Monday, April 11, 2011

T'ill Death Do Us Fart?

I have great hopes that we shall love each other
all our lives, as much as if we had never married at all.
-- Lord Byron

I was thinking about marriage this weekend and what that word means to different people. My cousin was visiting from out of town. It was interesting because she and her husband haven't spent much time apart and I could see that she was really missing him. Unfortunately, I've spent a lot of time away from mine, who had to take a job up north years ago when times were tough. He's been back for longer than he was gone but does that make it easier when we part today?

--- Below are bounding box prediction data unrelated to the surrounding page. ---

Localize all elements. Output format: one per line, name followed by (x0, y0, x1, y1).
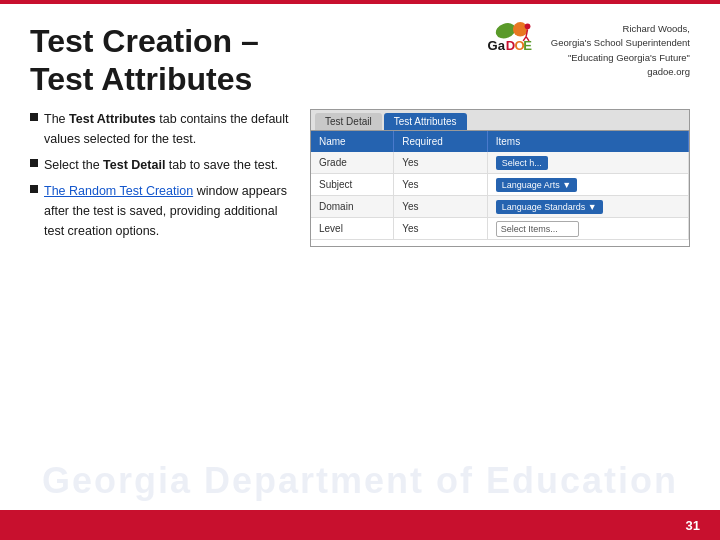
row-required-domain: Yes (394, 195, 487, 217)
col-required: Required (394, 131, 487, 152)
author-name: Richard Woods, (551, 22, 690, 36)
subject-select[interactable]: Language Arts ▼ (496, 178, 577, 192)
title-line1: Test Creation – (30, 22, 259, 60)
author-quote: "Educating Georgia's Future" (551, 51, 690, 65)
row-name-subject: Subject (311, 173, 394, 195)
tab-test-attributes[interactable]: Test Attributes (384, 113, 467, 130)
bold-test-detail: Test Detail (103, 158, 165, 172)
level-select[interactable]: Select Items... (496, 221, 579, 237)
bullet-text-3: The Random Test Creation window appears … (44, 181, 290, 241)
main-content: The Test Attributes tab contains the def… (0, 109, 720, 247)
bottom-watermark: Georgia Department of Education (0, 460, 720, 502)
grade-select[interactable]: Select h... (496, 156, 548, 170)
attributes-table: Name Required Items Grade Yes Select h..… (311, 131, 689, 240)
row-required-subject: Yes (394, 173, 487, 195)
header-info: Richard Woods, Georgia's School Superint… (551, 22, 690, 79)
bullet-text-2: Select the Test Detail tab to save the t… (44, 155, 290, 175)
mockup-panel: Test Detail Test Attributes Name Require… (310, 109, 690, 247)
logo-area: Ga D O E Richard Woods, Georgia's School… (483, 22, 690, 79)
bullet-text-1: The Test Attributes tab contains the def… (44, 109, 290, 149)
table-row: Grade Yes Select h... (311, 152, 689, 174)
svg-point-2 (524, 23, 530, 29)
row-item-domain: Language Standards ▼ (487, 195, 688, 217)
header-title: Test Creation – Test Attributes (30, 22, 259, 99)
row-required-level: Yes (394, 217, 487, 239)
footer-bar: 31 (0, 510, 720, 540)
row-item-subject: Language Arts ▼ (487, 173, 688, 195)
svg-text:E: E (523, 38, 532, 53)
row-name-domain: Domain (311, 195, 394, 217)
bold-test-attributes: Test Attributes (69, 112, 156, 126)
bullet-icon (30, 113, 38, 121)
row-name-grade: Grade (311, 152, 394, 174)
bullet-icon (30, 159, 38, 167)
bullet-list: The Test Attributes tab contains the def… (30, 109, 290, 241)
left-panel: The Test Attributes tab contains the def… (30, 109, 290, 247)
page-number: 31 (686, 518, 700, 533)
row-required-grade: Yes (394, 152, 487, 174)
list-item: The Test Attributes tab contains the def… (30, 109, 290, 149)
title-line2: Test Attributes (30, 60, 259, 98)
tab-bar: Test Detail Test Attributes (311, 110, 689, 131)
list-item: Select the Test Detail tab to save the t… (30, 155, 290, 175)
row-item-level: Select Items... (487, 217, 688, 239)
author-role: Georgia's School Superintendent (551, 36, 690, 50)
row-name-level: Level (311, 217, 394, 239)
random-test-creation-link[interactable]: The Random Test Creation (44, 184, 193, 198)
row-item-grade: Select h... (487, 152, 688, 174)
table-row: Domain Yes Language Standards ▼ (311, 195, 689, 217)
tab-test-detail[interactable]: Test Detail (315, 113, 382, 130)
website: gadoe.org (551, 65, 690, 79)
bullet-icon (30, 185, 38, 193)
gadoe-logo: Ga D O E (483, 22, 543, 62)
svg-point-1 (513, 22, 528, 37)
col-name: Name (311, 131, 394, 152)
domain-select[interactable]: Language Standards ▼ (496, 200, 603, 214)
table-header-row: Name Required Items (311, 131, 689, 152)
col-items: Items (487, 131, 688, 152)
table-row: Level Yes Select Items... (311, 217, 689, 239)
header: Test Creation – Test Attributes Ga D O E… (0, 4, 720, 109)
list-item: The Random Test Creation window appears … (30, 181, 290, 241)
svg-text:Ga: Ga (487, 38, 505, 53)
table-row: Subject Yes Language Arts ▼ (311, 173, 689, 195)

Nope. Harder in fact. Instead of relishing a bit of alone time like I used to, I now find myself (as Liev mused a few Christmases ago) sulking in the bathtub. (Although I do not own a gun.)

Is it a fairy tale? A contract? A sitcom? A sentence? Marriage means different things to different people. How did it all start for you? What was your home-life like growing up? How long have you been married? That's a biggie. There's a massive difference between being a newlywed and, well, a non-newlywed. There are perils to letting the bloom off the rose. At the same time there's a profound level of intimacy that comes with living in such close proximity to someone. You can miss his smell even though it's just that - a smell. This is the stuff of marriage.

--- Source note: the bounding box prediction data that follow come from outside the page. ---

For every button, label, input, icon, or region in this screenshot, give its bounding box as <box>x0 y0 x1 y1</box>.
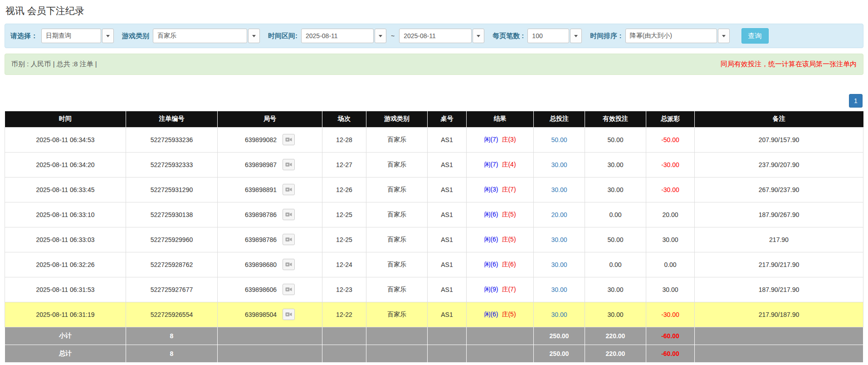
table-row: 2025-08-11 06:34:53 522725933236 6398990… <box>5 127 863 152</box>
total-bet-link[interactable]: 20.00 <box>551 211 567 218</box>
table-row: 2025-08-11 06:33:10 522725930138 6398987… <box>5 202 863 227</box>
cell-table: AS1 <box>428 302 467 327</box>
video-replay-button[interactable] <box>283 259 295 270</box>
subtotal-payout: -60.00 <box>646 327 695 345</box>
cell-round-id: 639898987 <box>218 152 322 177</box>
date-from-dropdown-button[interactable] <box>375 29 386 43</box>
cell-game: 百家乐 <box>366 152 428 177</box>
video-replay-button[interactable] <box>283 184 295 195</box>
cell-payout: -30.00 <box>646 152 695 177</box>
game-type-input[interactable]: 百家乐 <box>153 29 247 43</box>
video-replay-button[interactable] <box>283 284 295 295</box>
chevron-down-icon <box>477 35 480 37</box>
cell-time: 2025-08-11 06:31:53 <box>5 277 126 302</box>
game-type-label: 游戏类别 <box>122 32 149 40</box>
col-total-bet: 总投注 <box>534 111 585 127</box>
sort-order-input[interactable]: 降幂(由大到小) <box>625 29 717 43</box>
col-bet-id: 注单编号 <box>126 111 218 127</box>
total-bet-link[interactable]: 30.00 <box>551 311 567 318</box>
total-label: 总计 <box>5 345 126 362</box>
video-replay-button[interactable] <box>283 234 295 245</box>
cell-valid-bet: 0.00 <box>585 252 646 277</box>
subtotal-empty-cell <box>467 327 534 345</box>
cell-remark: 267.90/237.90 <box>695 177 863 202</box>
cell-session: 12-27 <box>322 152 366 177</box>
date-from-input[interactable]: 2025-08-11 <box>301 29 374 43</box>
total-bet-link[interactable]: 30.00 <box>551 186 567 193</box>
cell-time: 2025-08-11 06:33:03 <box>5 227 126 252</box>
total-bet-link[interactable]: 30.00 <box>551 261 567 268</box>
col-valid-bet: 有效投注 <box>585 111 646 127</box>
cell-remark: 217.90 <box>695 227 863 252</box>
table-row: 2025-08-11 06:33:45 522725931290 6398988… <box>5 177 863 202</box>
total-bet-link[interactable]: 50.00 <box>551 136 567 143</box>
cell-game: 百家乐 <box>366 277 428 302</box>
cell-valid-bet: 50.00 <box>585 127 646 152</box>
round-number: 639898987 <box>245 161 277 168</box>
subtotal-label: 小计 <box>5 327 126 345</box>
page-size-label: 每页笔数 : <box>493 32 524 40</box>
round-number: 639898786 <box>245 236 277 243</box>
date-to-input[interactable]: 2025-08-11 <box>399 29 472 43</box>
cell-table: AS1 <box>428 152 467 177</box>
cell-session: 12-28 <box>322 127 366 152</box>
cell-game: 百家乐 <box>366 127 428 152</box>
subtotal-empty-cell <box>428 327 467 345</box>
result-banker: 庄(6) <box>502 261 516 268</box>
total-count: 8 <box>126 345 218 362</box>
col-round-id: 局号 <box>218 111 322 127</box>
result-player: 闲(6) <box>484 236 498 243</box>
subtotal-valid-bet: 220.00 <box>585 327 646 345</box>
cell-remark: 237.90/207.90 <box>695 152 863 177</box>
chevron-down-icon <box>574 35 578 37</box>
subtotal-count: 8 <box>126 327 218 345</box>
total-empty-cell <box>218 345 322 362</box>
query-type-input[interactable]: 日期查询 <box>41 29 101 43</box>
subtotal-empty-cell <box>695 327 863 345</box>
cell-session: 12-26 <box>322 177 366 202</box>
result-banker: 庄(7) <box>502 286 516 293</box>
page-size-input[interactable]: 100 <box>527 29 569 43</box>
total-bet-link[interactable]: 30.00 <box>551 161 567 168</box>
page-size-dropdown-button[interactable] <box>570 29 582 43</box>
result-banker: 庄(3) <box>502 136 516 143</box>
video-camera-icon <box>285 261 292 267</box>
total-empty-cell <box>366 345 428 362</box>
cell-result: 闲(7) 庄(3) <box>467 127 534 152</box>
summary-text: 币别 : 人民币 | 总共 :8 注单 | <box>11 60 97 69</box>
date-to-select: 2025-08-11 <box>399 29 484 43</box>
cell-result: 闲(9) 庄(7) <box>467 277 534 302</box>
cell-round-id: 639898786 <box>218 202 322 227</box>
search-button[interactable]: 查询 <box>741 28 769 44</box>
cell-time: 2025-08-11 06:34:53 <box>5 127 126 152</box>
time-range-label: 时间区间: <box>268 32 297 40</box>
date-to-dropdown-button[interactable] <box>473 29 484 43</box>
cell-payout: -30.00 <box>646 177 695 202</box>
video-camera-icon <box>285 286 292 292</box>
col-time: 时间 <box>5 111 126 127</box>
result-player: 闲(6) <box>484 311 498 318</box>
video-replay-button[interactable] <box>283 209 295 220</box>
game-type-dropdown-button[interactable] <box>248 29 260 43</box>
cell-payout: -50.00 <box>646 127 695 152</box>
result-banker: 庄(5) <box>502 236 516 243</box>
cell-bet-id: 522725929960 <box>126 227 218 252</box>
video-replay-button[interactable] <box>283 309 295 320</box>
cell-result: 闲(6) 庄(5) <box>467 302 534 327</box>
total-empty-cell <box>428 345 467 362</box>
video-replay-button[interactable] <box>283 159 295 170</box>
page-button-1[interactable]: 1 <box>849 94 863 108</box>
query-type-dropdown-button[interactable] <box>102 29 114 43</box>
cell-result: 闲(7) 庄(4) <box>467 152 534 177</box>
col-game-type: 游戏类别 <box>366 111 428 127</box>
video-replay-button[interactable] <box>283 134 295 145</box>
cell-table: AS1 <box>428 177 467 202</box>
total-bet-link[interactable]: 30.00 <box>551 236 567 243</box>
sort-order-dropdown-button[interactable] <box>718 29 730 43</box>
total-bet-link[interactable]: 30.00 <box>551 286 567 293</box>
cell-remark: 217.90/217.90 <box>695 252 863 277</box>
col-remark: 备注 <box>695 111 863 127</box>
cell-total-bet: 30.00 <box>534 302 585 327</box>
cell-remark: 187.90/267.90 <box>695 202 863 227</box>
cell-payout: 20.00 <box>646 202 695 227</box>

Surely one of the benefits of being an actor must be the opportunity to try all these phases and stages and metamorphoses on for size? Liev really has had the chance to plunk himself in the middle of many different kinds of marriages. He always hits the ground running.

I would say that while they are geographically very close, you could not get two more different husbands than Eddie Carbone (A View from the Bridge) and Marty Kantrowitz (A Walk on the Moon). While Liev's Eddie has given up on seeing any magic in his own union, Marty's clinging to his with all his might. While Eddie is set in his ways and is not aware of self and situation, Liev's Marty is fully cognizant of where he's at and how he feels about it. Liev's range with these two characters is remarkable when you think about how, in the scope of the whole wide world, these two men are in totally different brainspaces.

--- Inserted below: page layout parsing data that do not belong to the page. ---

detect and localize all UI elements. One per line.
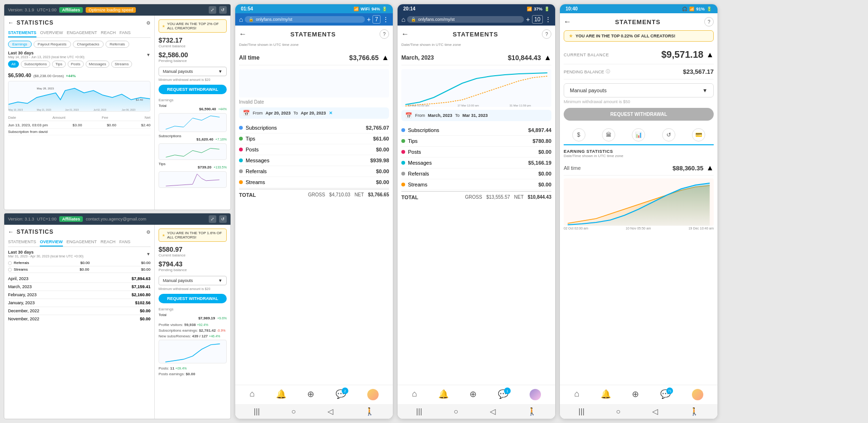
home-nav-icon-2[interactable]: ⌂ [401,16,405,23]
tab-overview-2[interactable]: OVERVIEW [40,238,62,247]
request-withdrawal-button-2[interactable]: REQUEST WITHDRAWAL [159,294,227,303]
msg-nav-icon-2[interactable]: 💬 1 [498,389,508,400]
affiliates-badge[interactable]: Affiliates [59,7,83,13]
settings-icon[interactable]: ⚙ [146,20,151,26]
tab-fans-2[interactable]: FANS [119,238,131,247]
help-icon-3[interactable]: ? [704,17,714,26]
home-nav-icon[interactable]: ⌂ [239,16,243,23]
tab-reach[interactable]: REACH [101,29,116,37]
tab-statements-2[interactable]: STATEMENTS [8,238,36,247]
period-total-1: $3,766.65 [349,54,379,62]
signal-icon-2: 📶 [527,7,532,11]
all-time-chevron[interactable]: ▲ [706,164,714,172]
subs-earnings-row: Subscriptions earnings: $2,781.42 -0.9% [159,328,227,333]
refresh-icon[interactable]: ↺ [219,6,227,14]
payout-method-label-3: Manual payouts [570,88,607,93]
msg-nav-icon-3[interactable]: 💬 71 [660,389,671,400]
msg-badge-3: 71 [666,388,673,394]
clear-date-1[interactable]: ✕ [329,111,333,115]
tab-statements[interactable]: STATEMENTS [8,29,36,37]
filter-subscriptions[interactable]: Subscriptions [21,61,50,68]
bell-icon-1[interactable]: 🔔 [276,389,286,400]
expand-icon-2[interactable]: ⤢ [209,215,216,223]
mobile-back-3[interactable]: ← [564,18,571,26]
tips-amount-2: $780.80 [532,138,551,144]
dot-str-1 [239,180,243,184]
help-icon-1[interactable]: ? [380,29,389,39]
tab-engagement[interactable]: ENGAGEMENT [67,29,97,37]
pill-payout[interactable]: Payout Requests [34,41,71,48]
svg-text:31 Mar 11:59 pm: 31 Mar 11:59 pm [510,104,531,107]
back-button[interactable]: ← [8,19,14,26]
avatar-1[interactable] [367,389,379,400]
card-icon[interactable]: 💳 [692,128,705,141]
gross-label-1: GROSS [308,192,325,197]
dollar-icon[interactable]: $ [572,128,585,141]
date-chevron-2[interactable]: ▼ [146,252,151,256]
feb-label: February, 2023 [8,292,36,297]
time-1: 01:54 [241,6,253,11]
request-withdrawal-button-3[interactable]: REQUEST WITHDRAWAL [564,108,714,121]
msg-nav-icon-1[interactable]: 💬 2 [336,389,346,400]
filter-tips[interactable]: Tips [52,61,66,68]
pill-earnings[interactable]: Earnings [8,41,32,48]
avatar-3[interactable] [692,389,703,400]
filter-all[interactable]: All [8,61,19,68]
bell-icon-2[interactable]: 🔔 [438,389,449,400]
filter-messages[interactable]: Messages [86,61,109,68]
collapse-icon-2[interactable]: ▲ [544,53,551,62]
add-icon-2[interactable]: ⊕ [469,389,477,400]
optimize-badge[interactable]: Optimize loading speed [86,7,136,13]
add-tab-icon-2[interactable]: + [526,16,530,23]
menu-icon[interactable]: ⋮ [382,16,389,23]
date-chevron[interactable]: ▼ [146,53,151,57]
history-icon[interactable]: ↺ [662,128,675,141]
payout-dropdown[interactable]: Manual payouts ▼ [159,67,227,76]
url-box-2[interactable]: 🔒 onlyfans.com/my/st [407,16,524,23]
version-label-2: Version: 3.1.3 [8,217,34,221]
date-filter-bar-1[interactable]: 📅 From Apr 20, 2023 To Apr 20, 2023 ✕ [239,107,389,119]
tab-count-icon-2[interactable]: 10 [532,15,543,24]
payout-dropdown-2[interactable]: Manual payouts ▼ [159,276,227,285]
bank-icon[interactable]: 🏛 [602,128,615,141]
add-icon-3[interactable]: ⊕ [632,389,639,400]
home-icon-1[interactable]: ⌂ [249,389,255,400]
balance-chevron[interactable]: ▲ [706,51,714,59]
add-icon-1[interactable]: ⊕ [307,389,314,400]
date-filter-bar-2[interactable]: 📅 From March, 2023 To Mar 31, 2023 [401,110,551,121]
tab-engagement-2[interactable]: ENGAGEMENT [67,238,97,247]
svg-text:Jun 06, 2023: Jun 06, 2023 [122,109,135,111]
collapse-icon-1[interactable]: ▲ [381,53,389,62]
request-withdrawal-button[interactable]: REQUEST WITHDRAWAL [159,85,227,94]
home-icon-3[interactable]: ⌂ [574,389,579,400]
settings-icon-2[interactable]: ⚙ [146,229,151,235]
stmt-chart-2: 02 Mar 01:00 am 17 Mar 12:00 am 31 Mar 1… [401,69,551,107]
march-label: March, 2023 [8,284,32,289]
avatar-2[interactable] [530,389,541,400]
payout-method-label-2: Manual payouts [163,278,193,283]
filter-streams[interactable]: Streams [111,61,132,68]
pill-chargebacks[interactable]: Chargebacks [73,41,104,48]
pill-referrals[interactable]: Referrals [106,41,129,48]
posts-amount-1: $0.00 [376,147,389,152]
affiliates-badge-2[interactable]: Affiliates [59,216,83,222]
back-button-2[interactable]: ← [8,229,14,235]
mobile-back-1[interactable]: ← [239,30,247,38]
tab-fans[interactable]: FANS [120,29,131,37]
filter-posts[interactable]: Posts [68,61,84,68]
home-icon-2[interactable]: ⌂ [412,389,417,400]
mobile-back-2[interactable]: ← [401,30,409,38]
refresh-icon-2[interactable]: ↺ [219,215,227,223]
help-icon-2[interactable]: ? [542,29,551,39]
tab-reach-2[interactable]: REACH [101,238,116,247]
add-tab-icon[interactable]: + [367,16,371,23]
time-3: 10:40 [566,6,578,11]
payout-dropdown-3[interactable]: Manual payouts ▼ [564,83,714,97]
menu-icon-2[interactable]: ⋮ [545,16,551,23]
bell-icon-3[interactable]: 🔔 [601,389,611,400]
chart-icon[interactable]: 📊 [632,128,645,141]
url-box-1[interactable]: 🔒 onlyfans.com/my/st [245,16,365,23]
expand-icon[interactable]: ⤢ [209,6,216,14]
tab-count-icon[interactable]: 7 [372,15,381,24]
tab-overview[interactable]: OVERVIEW [40,29,63,37]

In fact the only criticism I could find online about either of these characters were people who thought Liev portrayed Marty as too likeable. They felt Liev's exceedingly appealing Marty rendered the story a little unrealistic: who would cheat on such a wonderful husband? Of course anyone who's been close to infidelity knows it often has less to do with the cheated. It's usually the cheater who has a problem festering from within.

I, on the other hand, think this made the story that much more believable. Liev's affable Marty made Pearl's internal conflict more weighted and real. If Marty had been a total crud we would have all become The Blouse Man Cheering Section ~ a very different kind of happy ending than what we got. I would like to have seen a little more reflection from Pearl - she jumped pretty damn quickly. But when I pointed this out to my Dad he reminded me that I was only a zygote at the time. He said I cannot imagine what the 60's really felt like, especially for those who were teetering on the rim of it all trying to decide whether or not to plunge.

Liev's Eddie Carbone is also a very different animal from Every Day's Ned. I could oversimplify by stating that Miller made Eddie a true man of the times. While Catherine has become Eddie's only joy in life, we need to remember that these were the days when joy was completely hedonistic pursuit and not something a 38 year old dockworker would have been encouraged to grab for openly, bloodlines aside.

We get the sense that Robin, on the other hand, was an interchangeable catalyst for Liev's Ned. What did Ned learn from her? She was skilled enough to distract him, capitalize on his need for attention and ride that bus. Only when she oversteps her bounds and makes assumptions about his life does Ned manage a very realistic knee jerk and set her straight: "I never said it was a bad marriage."

We could argue that Eddie's facing a mid-life crisis and Catherine was also an interchangeable engenue, but I think that dilutes Eddie's level of obsession and who wants that? Eddie's a go big or go home kind of guy.

Watching Liev's Marty open himself up to new possibilities (even something as simple as switching the radio dial from Como to Hendrix) was a gorgeous bourgeoning that I think happens all the time, if we could just allow ourselves to see our partners as they are before us today.

Watching my cousin speak of and react to her absent husband reminded me of how significant all this is. I'm not usually one to take things for granted but is "not too bad" enough of a qualifier? I think I may have to kick things up a notch around here.